Dataset entries
§ §
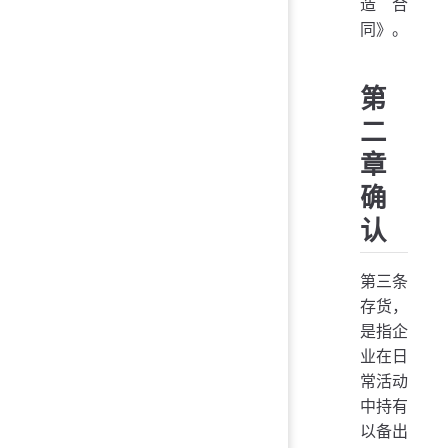
造合
同》。
第
二
章
确
认
第三条
存货，
是指企
业在日
常活动
中持有
以备出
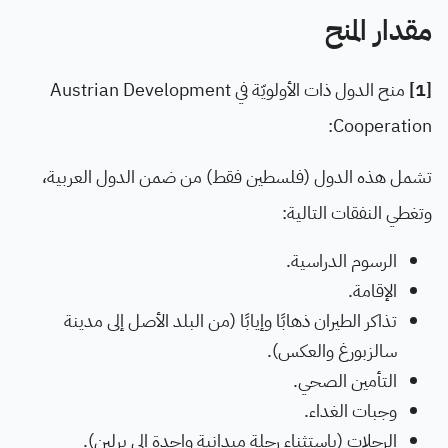
مقدار المنح
[1]
منح الدول ذات الأولويّة في Austrian Development
Cooperation:
تشمل هذه الدول (فلسطين فقط) من ضمن الدول العربية،
وتغطي النفقات التالية:
الرسوم الدراسية.
الإقامة.
تذاكر الطيران ذهابًا وإيابًا (من البلد الأصل إلى مدينة
سالزبورغ والعكس).
التأمين الصحي.
وجبات الغداء.
الرحلات (باستثناء رحلة ميدانية واحدة إلى برلين).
§ §
TASK REQUIREMENTS:
The lines needed are those in the data above that hold the string "الدول"; copy each of them.

RESULT OF THE EXERCISE:
منح الدول ذات الأولويّة في Austrian Development
تشمل هذه الدول (فلسطين فقط) من ضمن الدول العربية،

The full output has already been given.